Tree-to-Table: Real Maine Maple Syrup
While maple producers have been working hard all winter long, the abundant sugar and rock maple trees that make up the vast sugar bush of the northern part of Maine’s Kennebec Valley have been enjoying a long wintery nap.
For the growing legion of backyard farmers and commercial sugar makers of the region, late winter is a busy time of year. Around the middle of February, frigid nights and slightly warming days send the message that spring is on its way down into the tree’s roots. Soon after, excitement and wood smoke fill the air as maple sap gets boiled down for hours at a time into sweet, delicious maple syrup.

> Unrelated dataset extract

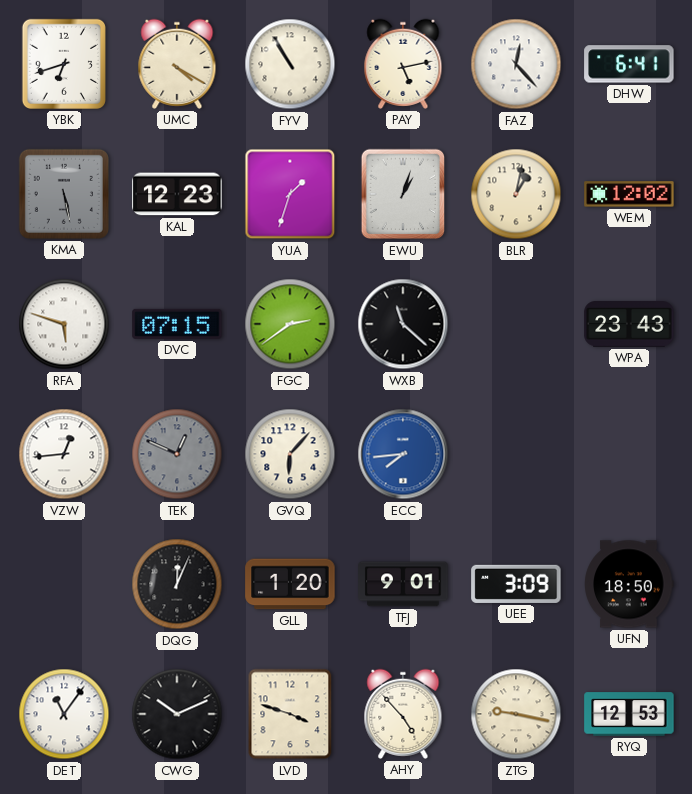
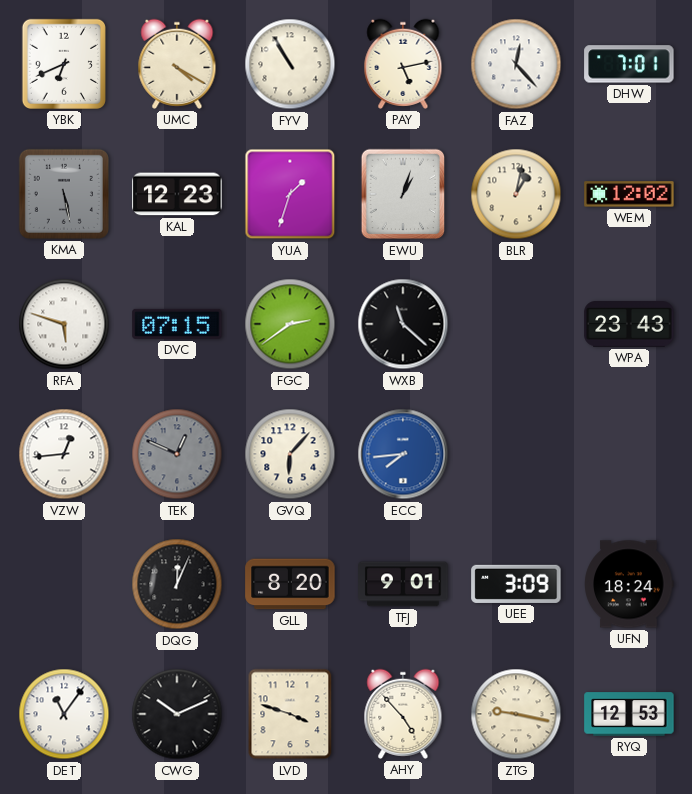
YBK: 6:42 -> 6:41
DHW: 6:41 -> 7:01
GLL: 1:20 -> 8:20
UFN: 18:50 -> 18:24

Maine maple syrup reflects tradition, science, and innovation, all while relying heavily on the everchanging weather. At its core, it is an age-old process, from bucket to evaporator to bottle. But every sugar-maker has stories that describe why their syrup is the best you’ve ever had.
Maine, most especially the Kennebec Valley, is proud of that tradition and annually welcomes the season by celebrating Maine Maple Sunday on the last Sunday in March. Sugar houses across the region open up the doors to their barns and welcome visitors to get a taste of that sweet stuff.
The welcoming town of Skowhegan, the heart of Maine’s most active sugaring community, celebrates this delicious food with an annual festival on the days leading up to Maine Maple Sunday. Once you’ve got some syrup of your own, pour a little on your waffles, mix a spoonful into your yogurt, or glaze a salmon filet.